Stored data:
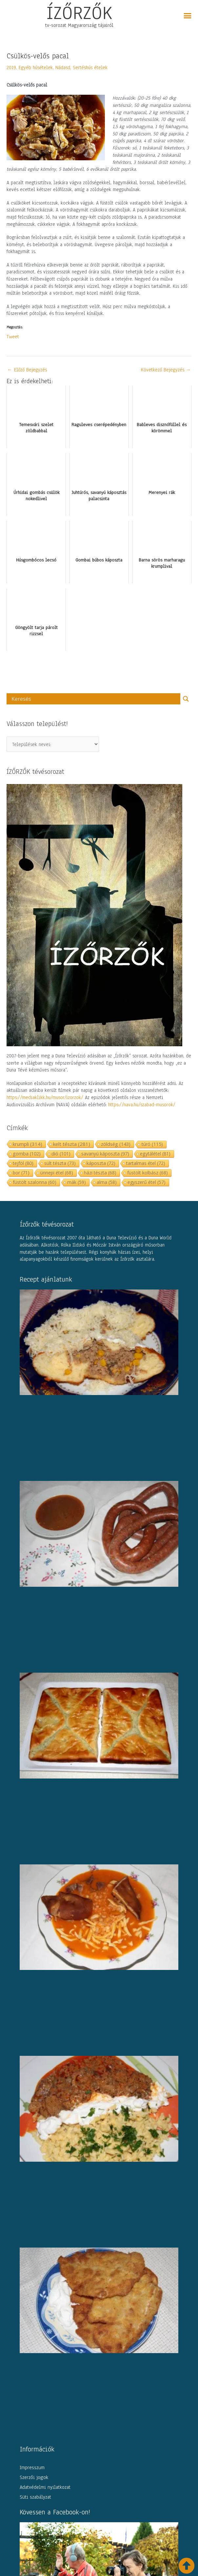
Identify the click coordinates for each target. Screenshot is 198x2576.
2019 (11, 67)
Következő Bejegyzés (166, 369)
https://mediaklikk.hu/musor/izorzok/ (45, 1097)
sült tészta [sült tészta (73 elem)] (60, 1163)
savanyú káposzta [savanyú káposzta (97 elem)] (105, 1153)
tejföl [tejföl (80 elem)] (23, 1163)
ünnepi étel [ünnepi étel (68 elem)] (56, 1173)
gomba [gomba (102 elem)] (27, 1153)
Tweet (13, 336)
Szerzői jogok (34, 2477)
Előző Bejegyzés (27, 369)
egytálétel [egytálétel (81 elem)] (155, 1153)
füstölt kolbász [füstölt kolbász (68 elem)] (147, 1173)
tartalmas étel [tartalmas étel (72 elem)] (145, 1163)
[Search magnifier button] (185, 698)
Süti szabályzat (35, 2497)
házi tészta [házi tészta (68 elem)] (100, 1173)
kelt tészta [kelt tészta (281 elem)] (71, 1144)
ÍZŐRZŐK (79, 12)
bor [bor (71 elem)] (21, 1173)
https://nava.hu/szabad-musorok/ (141, 1104)
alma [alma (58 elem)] (107, 1182)
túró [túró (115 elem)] (152, 1144)
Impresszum (32, 2467)
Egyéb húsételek (36, 67)
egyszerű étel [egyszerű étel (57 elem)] (147, 1182)
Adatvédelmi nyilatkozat (45, 2487)
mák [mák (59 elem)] (76, 1182)
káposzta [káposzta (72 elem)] (101, 1163)
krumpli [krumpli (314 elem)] (27, 1144)
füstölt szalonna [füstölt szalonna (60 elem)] (34, 1182)
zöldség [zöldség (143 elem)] (115, 1144)
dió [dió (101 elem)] (60, 1153)
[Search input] (95, 698)
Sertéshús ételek (90, 67)
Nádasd (62, 67)
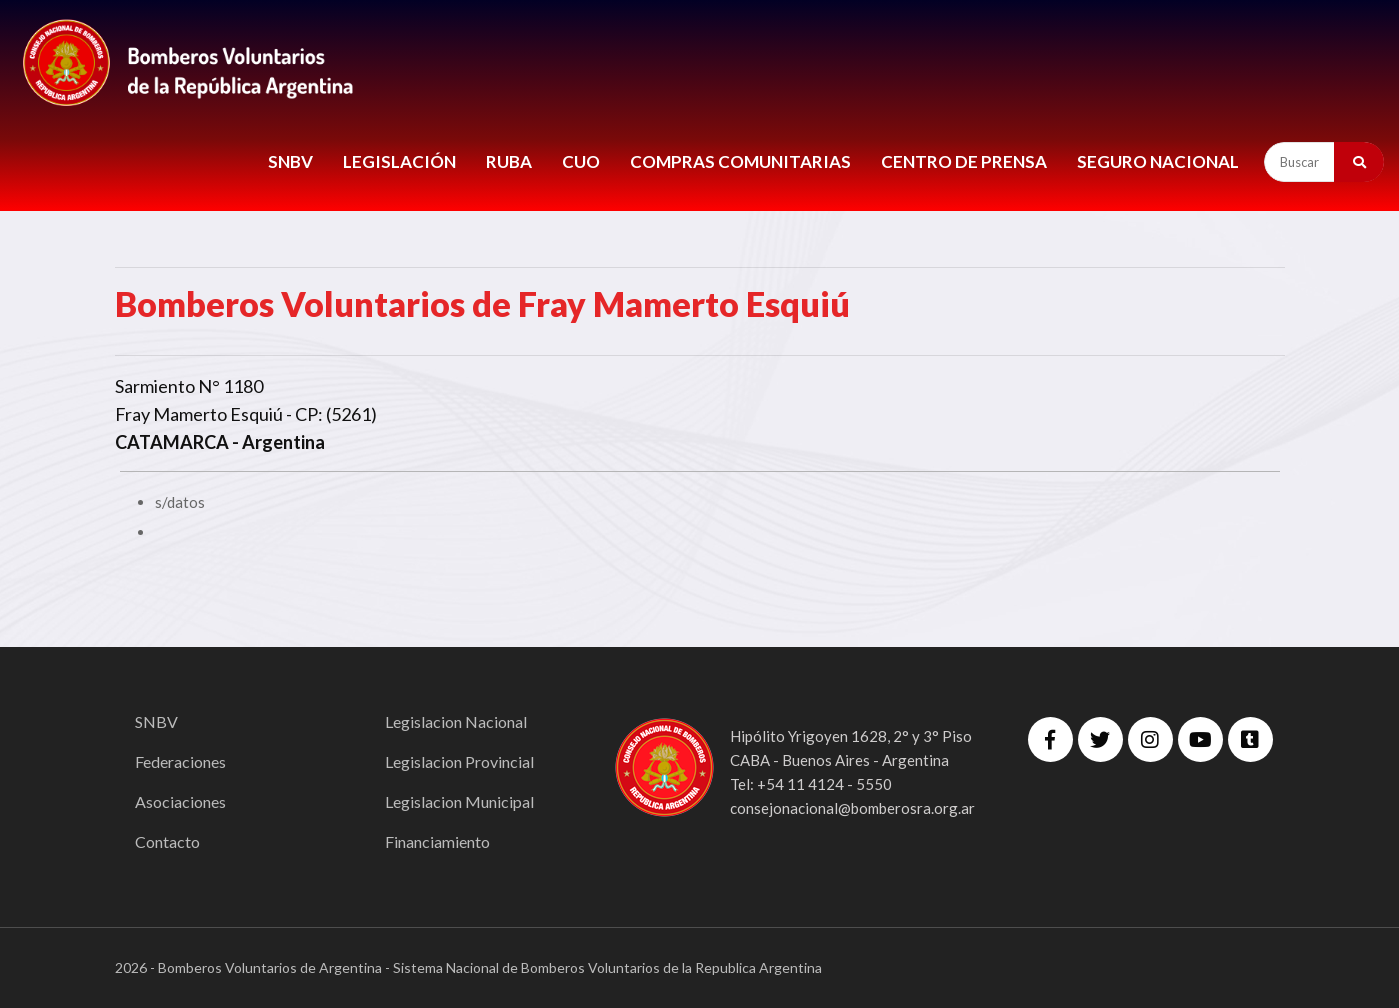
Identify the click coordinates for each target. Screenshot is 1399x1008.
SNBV (290, 161)
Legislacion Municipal (459, 801)
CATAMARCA (172, 442)
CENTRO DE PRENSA (964, 161)
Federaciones (180, 761)
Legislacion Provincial (459, 761)
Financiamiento (437, 841)
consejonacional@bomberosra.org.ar (852, 808)
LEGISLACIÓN (399, 161)
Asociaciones (180, 801)
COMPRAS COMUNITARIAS (740, 161)
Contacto (167, 841)
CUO (581, 161)
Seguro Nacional (1158, 161)
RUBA (509, 161)
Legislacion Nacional (456, 721)
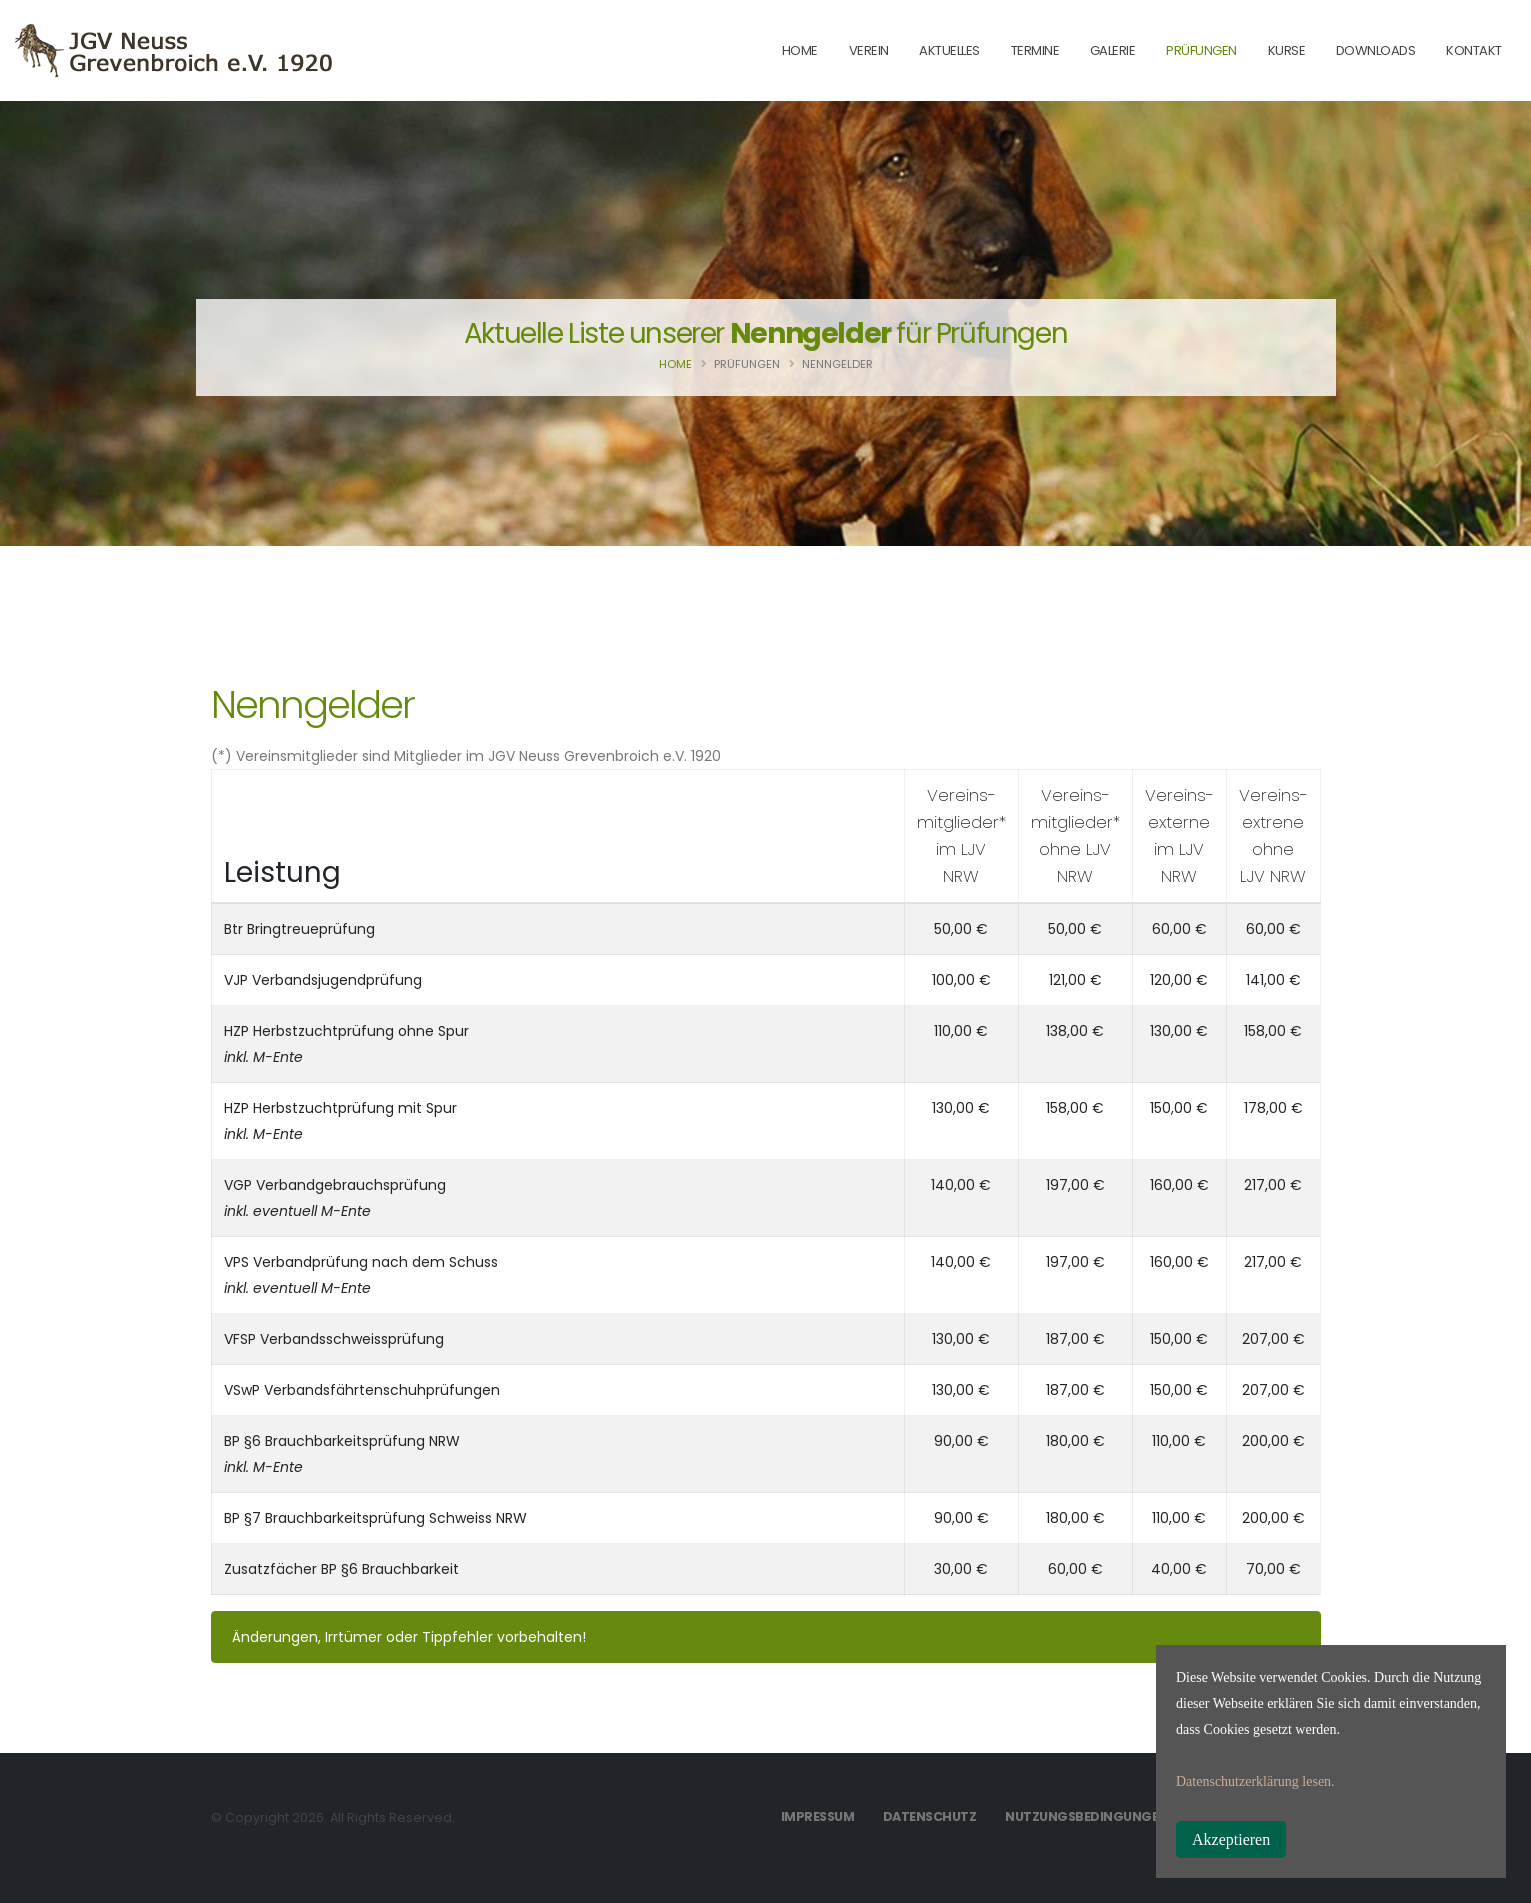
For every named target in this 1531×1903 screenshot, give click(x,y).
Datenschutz (930, 1816)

- _Problem description_:
Return only the lines from the one that contains "bor [bor (71 elem)] (21, 1173)" through the closing line of the data, inclusive, reproduced exactly and with every picture left out.

- _Answer for this exercise_:
bor [bor (71 elem)] (21, 1173)
https://nava.hu/szabad-musorok/ (141, 1104)
alma [alma (58 elem)] (107, 1182)
túró [túró (115 elem)] (152, 1144)
Impresszum (32, 2467)
Egyéb húsételek (36, 67)
egyszerű étel [egyszerű étel (57 elem)] (147, 1182)
Adatvédelmi nyilatkozat (45, 2487)
mák [mák (59 elem)] (76, 1182)
káposzta [káposzta (72 elem)] (101, 1163)
krumpli [krumpli (314 elem)] (27, 1144)
füstölt szalonna [füstölt szalonna (60 elem)] (34, 1182)
zöldség [zöldség (143 elem)] (115, 1144)
dió [dió (101 elem)] (60, 1153)
[Search input] (95, 698)
Sertéshús ételek (90, 67)
Nádasd (62, 67)
Identify the click coordinates for each target. Screenshot is 1399x1008.
SNBV (290, 161)
Legislacion Municipal (459, 801)
CATAMARCA (172, 442)
CENTRO DE PRENSA (964, 161)
Federaciones (180, 761)
Legislacion Provincial (459, 761)
Financiamiento (437, 841)
consejonacional@bomberosra.org.ar (852, 808)
LEGISLACIÓN (399, 161)
Asociaciones (180, 801)
COMPRAS COMUNITARIAS (740, 161)
Contacto (167, 841)
CUO (581, 161)
Seguro Nacional (1158, 161)
RUBA (509, 161)
Legislacion Nacional (456, 721)
For every named target in this 1531×1903 screenshot, give click(x,y).
Datenschutz (930, 1816)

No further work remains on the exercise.